Produce a verbatim copy of the data below that contains no pictures.

» Given information:
★ ★ ★ ★ ★ ★ ★

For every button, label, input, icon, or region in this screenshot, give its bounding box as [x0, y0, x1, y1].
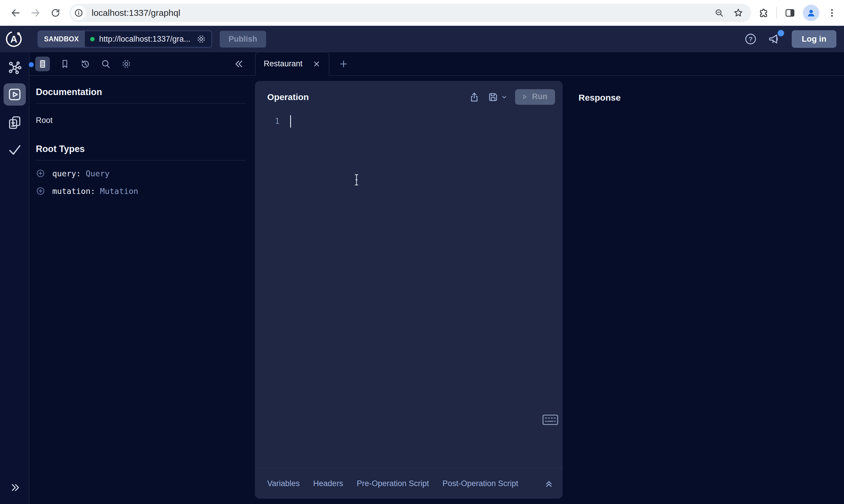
keyboard-shortcuts-icon[interactable] — [542, 414, 558, 426]
collapse-panel-icon[interactable] — [233, 58, 248, 70]
connection-status-dot — [90, 37, 94, 41]
apollo-logo[interactable]: A — [5, 31, 22, 48]
menu-kebab-icon[interactable] — [827, 8, 837, 18]
operation-editor[interactable]: 1 — [255, 115, 563, 468]
mutation-field-label: mutation: — [52, 186, 95, 196]
bookmark-star-icon[interactable] — [733, 7, 744, 18]
back-icon[interactable] — [7, 4, 24, 21]
history-icon[interactable] — [80, 59, 90, 69]
url-text[interactable]: localhost:1337/graphql — [92, 8, 714, 18]
operation-tabbar: Restaurant — [254, 52, 844, 76]
tab-post-operation-script[interactable]: Post-Operation Script — [443, 479, 518, 488]
help-icon[interactable]: ? — [744, 33, 757, 46]
run-button[interactable]: Run — [515, 89, 555, 105]
root-type-query-row: query: Query — [36, 169, 246, 178]
profile-avatar[interactable] — [803, 5, 819, 21]
save-operation-icon[interactable] — [487, 92, 499, 103]
operation-footer: Variables Headers Pre-Operation Script P… — [255, 468, 563, 499]
main-area: Restaurant Operation — [254, 52, 844, 504]
add-query-icon[interactable] — [36, 169, 45, 178]
response-title: Response — [579, 93, 621, 103]
left-rail — [0, 52, 29, 504]
announcements-notification-dot — [778, 30, 784, 36]
checks-icon[interactable] — [7, 142, 22, 157]
expand-rail-icon[interactable] — [10, 482, 21, 493]
close-tab-icon[interactable] — [312, 60, 321, 68]
svg-text:A: A — [10, 34, 17, 44]
share-operation-icon[interactable] — [469, 92, 480, 103]
docs-title: Documentation — [36, 87, 246, 97]
explorer-icon[interactable] — [3, 83, 26, 106]
forward-icon[interactable] — [27, 4, 44, 21]
root-types-title: Root Types — [36, 144, 246, 154]
zoom-icon[interactable] — [714, 8, 724, 18]
root-type-mutation-row: mutation: Mutation — [36, 186, 246, 196]
side-panel-icon[interactable] — [785, 7, 795, 18]
docs-root-link[interactable]: Root — [36, 116, 246, 125]
site-info-icon[interactable] — [71, 5, 86, 20]
tab-headers[interactable]: Headers — [313, 479, 343, 488]
tab-variables[interactable]: Variables — [267, 479, 300, 488]
operation-header: Operation — [255, 81, 563, 105]
changelog-icon[interactable] — [7, 115, 22, 130]
add-mutation-icon[interactable] — [36, 186, 45, 196]
announcements-icon[interactable] — [768, 32, 781, 46]
query-type-link[interactable]: Query — [86, 169, 109, 178]
divider — [36, 103, 246, 104]
graph-icon[interactable] — [7, 60, 22, 75]
operation-panel: Operation — [255, 81, 563, 499]
apollo-sandbox-screen: localhost:1337/graphql — [0, 0, 844, 504]
publish-button[interactable]: Publish — [220, 31, 266, 48]
login-button[interactable]: Log in — [792, 30, 837, 48]
search-icon[interactable] — [100, 59, 111, 69]
text-caret — [290, 115, 291, 128]
query-field-label: query: — [52, 169, 81, 178]
run-button-label: Run — [532, 92, 547, 101]
mutation-type-link[interactable]: Mutation — [100, 186, 138, 196]
reload-icon[interactable] — [47, 4, 64, 21]
settings-icon[interactable] — [121, 59, 132, 69]
expand-footer-icon[interactable] — [544, 479, 554, 488]
connection-settings-gear-icon[interactable] — [196, 34, 206, 44]
address-bar[interactable]: localhost:1337/graphql — [69, 4, 751, 22]
toolbar-divider — [776, 7, 777, 19]
docs-toolbar — [29, 52, 254, 76]
tab-restaurant[interactable]: Restaurant — [255, 52, 329, 76]
documentation-panel: Documentation Root Root Types query: Que… — [29, 52, 254, 504]
content-area: Documentation Root Root Types query: Que… — [0, 52, 844, 504]
save-options-chevron-icon[interactable] — [501, 94, 507, 100]
line-number: 1 — [272, 116, 279, 126]
tab-pre-operation-script[interactable]: Pre-Operation Script — [357, 479, 429, 488]
browser-toolbar: localhost:1337/graphql — [0, 0, 844, 26]
sandbox-badge: SANDBOX — [38, 31, 85, 47]
endpoint-group: SANDBOX http://localhost:1337/gra... — [38, 31, 212, 48]
bookmarks-icon[interactable] — [60, 59, 70, 69]
rail-notification-dot — [29, 62, 34, 67]
extensions-icon[interactable] — [758, 7, 769, 18]
endpoint-url[interactable]: http://localhost:1337/gra... — [99, 35, 191, 44]
tab-label: Restaurant — [264, 59, 303, 68]
operation-title: Operation — [267, 92, 309, 102]
add-tab-icon[interactable] — [339, 59, 349, 69]
save-operation-group[interactable] — [487, 92, 507, 103]
svg-text:?: ? — [748, 35, 753, 43]
apollo-header: A SANDBOX http://localhost:1337/gra... P… — [0, 26, 844, 52]
documentation-icon[interactable] — [35, 57, 50, 71]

★ ★ ★ ★ ★ ★ ★

» Finished task:
For every button, label, input, icon, or region in this screenshot, give its bounding box as [x0, y0, x1, y1].
keyboard-shortcuts-icon[interactable] — [542, 414, 558, 426]
collapse-panel-icon[interactable] — [233, 58, 248, 70]
connection-status-dot — [90, 37, 94, 41]
apollo-logo[interactable]: A — [5, 31, 22, 48]
menu-kebab-icon[interactable] — [827, 8, 837, 18]
operation-editor[interactable]: 1 — [255, 115, 563, 468]
mutation-field-label: mutation: — [52, 186, 95, 196]
bookmark-star-icon[interactable] — [733, 7, 744, 18]
back-icon[interactable] — [7, 4, 24, 21]
history-icon[interactable] — [80, 59, 90, 69]
url-text[interactable]: localhost:1337/graphql — [92, 8, 714, 18]
operation-tabbar: Restaurant — [254, 52, 844, 76]
tab-post-operation-script[interactable]: Post-Operation Script — [443, 479, 518, 488]
help-icon[interactable]: ? — [744, 33, 757, 46]
run-button[interactable]: Run — [515, 89, 555, 105]
root-type-query-row: query: Query — [36, 169, 246, 178]
profile-avatar[interactable] — [803, 5, 819, 21]
save-operation-icon[interactable] — [487, 92, 499, 103]
operation-footer: Variables Headers Pre-Operation Script P… — [255, 468, 563, 499]
main-area: Restaurant Operation — [254, 52, 844, 504]
add-query-icon[interactable] — [36, 169, 45, 178]
response-title: Response — [579, 93, 621, 103]
left-rail — [0, 52, 29, 504]
announcements-notification-dot — [778, 30, 784, 36]
checks-icon[interactable] — [7, 142, 22, 157]
expand-rail-icon[interactable] — [10, 482, 21, 493]
close-tab-icon[interactable] — [312, 60, 321, 68]
svg-text:A: A — [10, 34, 17, 44]
share-operation-icon[interactable] — [469, 92, 480, 103]
docs-title: Documentation — [36, 87, 246, 97]
explorer-icon[interactable] — [3, 83, 26, 106]
forward-icon[interactable] — [27, 4, 44, 21]
root-types-title: Root Types — [36, 144, 246, 154]
zoom-icon[interactable] — [714, 8, 724, 18]
root-type-mutation-row: mutation: Mutation — [36, 186, 246, 196]
side-panel-icon[interactable] — [785, 7, 795, 18]
docs-root-link[interactable]: Root — [36, 116, 246, 125]
site-info-icon[interactable] — [71, 5, 86, 20]
tab-headers[interactable]: Headers — [313, 479, 343, 488]
tab-variables[interactable]: Variables — [267, 479, 300, 488]
operation-header: Operation — [255, 81, 563, 105]
changelog-icon[interactable] — [7, 115, 22, 130]
add-mutation-icon[interactable] — [36, 186, 45, 196]
announcements-icon[interactable] — [768, 32, 781, 46]
query-type-link[interactable]: Query — [86, 169, 109, 178]
divider — [36, 103, 246, 104]
graph-icon[interactable] — [7, 60, 22, 75]
operation-panel: Operation — [255, 81, 563, 499]
apollo-sandbox-screen: localhost:1337/graphql — [0, 0, 844, 504]
publish-button[interactable]: Publish — [220, 31, 266, 48]
login-button[interactable]: Log in — [792, 30, 837, 48]
search-icon[interactable] — [100, 59, 111, 69]
text-caret — [290, 115, 291, 128]
query-field-label: query: — [52, 169, 81, 178]
run-button-label: Run — [532, 92, 547, 101]
mutation-type-link[interactable]: Mutation — [100, 186, 138, 196]
reload-icon[interactable] — [47, 4, 64, 21]
settings-icon[interactable] — [121, 59, 132, 69]
expand-footer-icon[interactable] — [544, 479, 554, 488]
connection-settings-gear-icon[interactable] — [196, 34, 206, 44]
address-bar[interactable]: localhost:1337/graphql — [69, 4, 751, 22]
toolbar-divider — [776, 7, 777, 19]
docs-toolbar — [29, 52, 254, 76]
tab-restaurant[interactable]: Restaurant — [255, 52, 329, 76]
documentation-panel: Documentation Root Root Types query: Que… — [29, 52, 254, 504]
content-area: Documentation Root Root Types query: Que… — [0, 52, 844, 504]
save-options-chevron-icon[interactable] — [501, 94, 507, 100]
line-number: 1 — [272, 116, 279, 126]
tab-pre-operation-script[interactable]: Pre-Operation Script — [357, 479, 429, 488]
browser-toolbar: localhost:1337/graphql — [0, 0, 844, 26]
sandbox-badge: SANDBOX — [38, 31, 85, 47]
endpoint-group: SANDBOX http://localhost:1337/gra... — [38, 31, 212, 48]
bookmarks-icon[interactable] — [60, 59, 70, 69]
rail-notification-dot — [29, 62, 34, 67]
extensions-icon[interactable] — [758, 7, 769, 18]
endpoint-url[interactable]: http://localhost:1337/gra... — [99, 35, 191, 44]
tab-label: Restaurant — [264, 59, 303, 68]
operation-title: Operation — [267, 92, 309, 102]
add-tab-icon[interactable] — [339, 59, 349, 69]
save-operation-group[interactable] — [487, 92, 507, 103]
svg-text:?: ? — [748, 35, 753, 43]
apollo-header: A SANDBOX http://localhost:1337/gra... P… — [0, 26, 844, 52]
documentation-icon[interactable] — [35, 57, 50, 71]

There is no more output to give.